Soy mecanógrafo
Por DANIEL BADILLO
¡En memoria de todas las mujeres
asesinadas en Veracruz!
Nunca me cansaré de decir que soy orgullosamente mecanógrafo e hijo de una extraordinaria taquimecanógrafa. Una mujer sin igual que sacó adelante a sus hijos, sola. Con el esfuerzo diario de su trabajo de 35 años en la Facultad de Ingeniería Mecánica Eléctrica de la Universidad Veracruzana. Mujer que desde niña sufrió carencias y pobreza extrema. Que nunca se amilanó y que a pesar de las circunstancias afrontó los desafíos con valentía y fortaleza como solo puede hacerlo una mamá soltera. Cómo recuerdo aquellos años de infancia cuando me sentaba en sus piernas y en una máquina de escribir me enseñó a conocer las teclas. Una a una. De izquierda a derecha. De arriba a abajo. El sonido de las teclas golpeando aquel rodillo era y sigue siendo sinfonía para mí. Admiraba y admiraré por siempre la destreza de sus manos. La bella danza de sus dedos dando forma a sus escritos. Línea a línea. Hoja a hoja. De ella aprendí a querer y a respetar las máquinas de escribir. Por eso soy, y lo digo nuevamente con orgullo, un mecanógrafo.
Cuánto agradezco a mi madre, Doña Virginia González Alarcón, por enseñarme a escribir en una máquina. Por vendarme los ojos para adivinar dónde estaba cada letra del teclado. A llenar mis manos con tinta de las cintas rojo y negro que cambiábamos cuando no pintaban.
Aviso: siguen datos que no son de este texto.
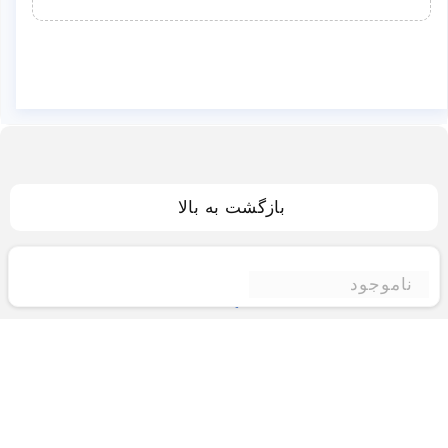
بازگشت به بالا
ناموجود
فروشگاه اینترنتی ادبازار
فروشگاه اینترنتی ادبازار به طوررسمی در سال 93
فعالیت خود را با هدف ارتقای کیفی در زمینه های
بازرگانی داخلی و خارجی و تجارت الکترونیک آغاز نموده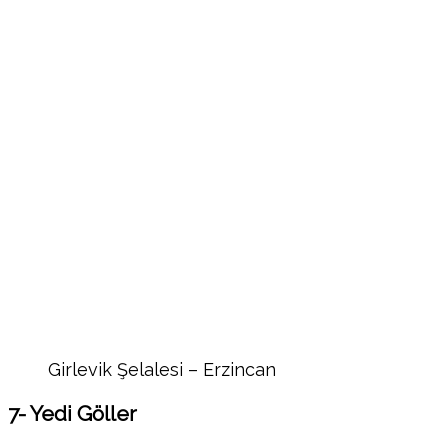
Girlevik Şelalesi – Erzincan
7- Yedi Göller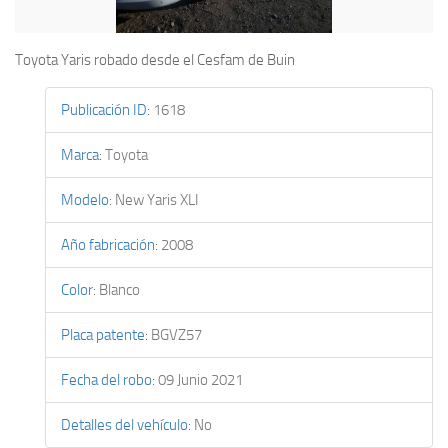
Toyota Yaris robado desde el Cesfam de Buin
Publicación ID
:
1618
Marca
:
Toyota
Modelo
:
New Yaris XLI
Año fabricación
:
2008
Color
:
Blanco
Placa patente
:
BGVZ57
Fecha del robo
:
09 Junio 2021
Detalles del vehículo
:
No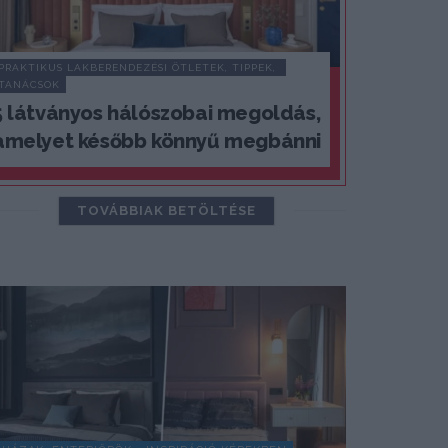
PRAKTIKUS LAKBERENDEZÉSI ÖTLETEK, TIPPEK, 
TANÁCSOK
5 látványos hálószobai megoldás,
amelyet később könnyű megbánni
TOVÁBBIAK BETÖLTÉSE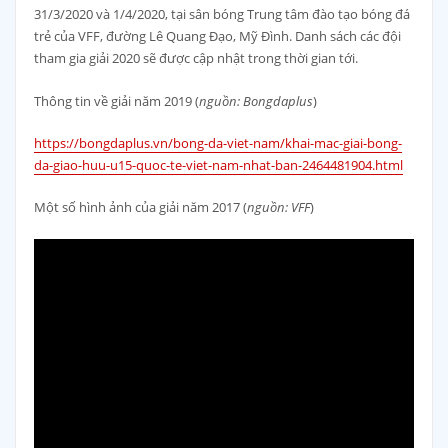
31/3/2020 và 1/4/2020, tại sân bóng Trung tâm đào tạo bóng đá
trẻ của VFF, đường Lê Quang Đạo, Mỹ Đình. Danh sách các đội
tham gia giải 2020 sẽ được cập nhật trong thời gian tới.
Thông tin về giải năm 2019 (
nguồn: Bongdaplus
)
https://bongdaplus.vn/bong-da-viet-nam/khai-mac-giai-bong-
da-giao-huu-u15-quoc-te-viet-nam-nhat-ban-2464481904.html
Một số hình ảnh của giải năm 2017 (
nguồn: VFF
)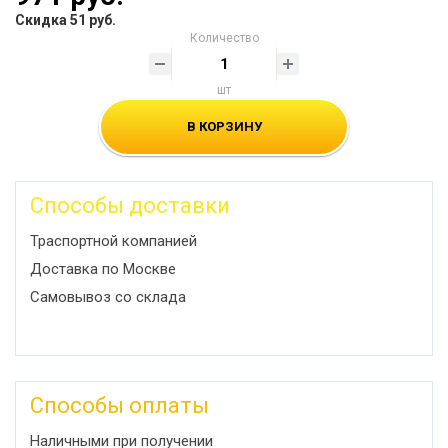
Скидка 51 руб.
Количество
шт
В КОРЗИНУ
Способы доставки
Траспортной компанией
Доставка по Москве
Самовывоз со склада
Способы оплаты
Наличными при получении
A verla sentada con los pies entrelazados “porque así te cansas menos”, me decía. Esa destreza me ha permitido llevar el sustento a casa. Me ha abierto las puertas de innumerables trabajos porque soy un mecanógrafo. Amo tanto a mi madre como a su vieja máquina de escribir. Si hablara, seguramente contaría las mañanas y tardes junto a ella; en aquel lugar tras la ventana de la Facultad de Ingeniería donde atendió a cientos, a miles quizás, de jóvenes universitarios que la saludaban con un “buenos días doña Vicky”.
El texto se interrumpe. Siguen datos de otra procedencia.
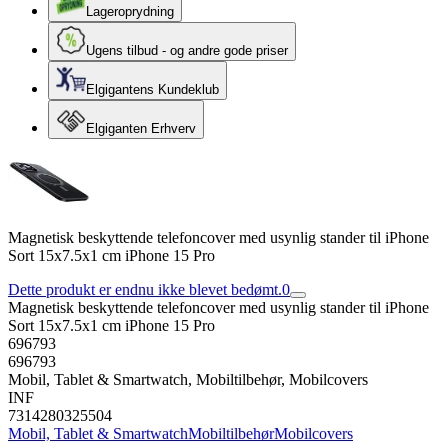
Lageroprydning
Ugens tilbud - og andre gode priser
Elgigantens Kundeklub
Elgiganten Erhverv
Magnetisk beskyttende telefoncover med usynlig stander til iPhone
Sort 15x7.5x1 cm iPhone 15 Pro
Dette produkt er endnu ikke blevet bedømt.
0
Magnetisk beskyttende telefoncover med usynlig stander til iPhone
Sort 15x7.5x1 cm iPhone 15 Pro
696793
696793
Mobil, Tablet & Smartwatch, Mobiltilbehør, Mobilcovers
INF
7314280325504
Mobil, Tablet & Smartwatch
Mobiltilbehør
Mobilcovers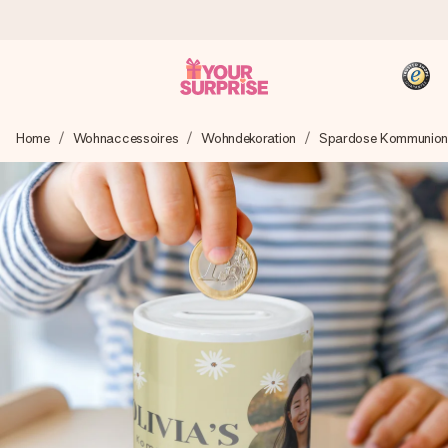
Heute bestellt, in 1 Werktag verschickt
Home
Wohnaccessoires
Wohndekoration
Spardose Kommunio
Wir bereiten dein Geschenk sorgfältig vor und schicken es
blitzschnell – damit du es genau zum richtigen Zeitpunkt
überreichen kannst, wenn es am meisten zählt.
4,8 (basierend auf +15.000 Bewertungen)
Unsere Geschenke begeistern. Kunden bewerten uns mit
4,8 bei Google Reviews (Gesamtergebnis aller Länder, in
die wir versenden).
+49 39292 929695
En ese refugio de sueños y de anhelos estudiantiles, mi madre compartía el pan con mujeres igualmente especiales como ella. Ángeles y Charo. Sus dos grandes amigas y compañeras de trabajo. Se organizaban para llevar el desayuno. Un día una y al siguiente, la otra. Así durante años. Era un trío perfectamente coordinado. Capaz. Sensible ante los jóvenes que preguntaban por sus calificaciones ansiosos, sonrientes, etéreos. Lo digo sin rubor: cuánta envidia sentía de esas muchachas y muchachos que veían a mi madre casi a diario. Mi vocación me llevó a estudiar comunicación en mi maravillosa Universidad Veracruzana, lo que me hizo emigrar a Veracruz. De haber querido ser ingeniero, habría tenido la mayor alegría del mundo al verla allí, todos los días, sirviendo a la máxima institución educativa del estado.
A la distancia, los recuerdos hilvanan esta historia. Se nutren de suspiros por recordar a mi madre gigante y hermosa. Aquí mismo lo dicho en otras ocasiones: su ejemplo de rectitud y honestidad es el mayor patrimonio que me ha dado junto con la educación. Vale su peso en oro. Pero lo más valioso es su corazón. Un corazón que se da sin condiciones. Que la llevó a criar y levantar a sus sobrinos, igualmente huérfanos como yo. Un corazón que no se cansa de querer y de dar amor a todos. No soy ni remotamente un hijo a la altura de una madre como ella. Sin embargo, públicamente lo digo: le vivo y le viviré eternamente agradecido. Muchas gracias Vicky por ser mi madre.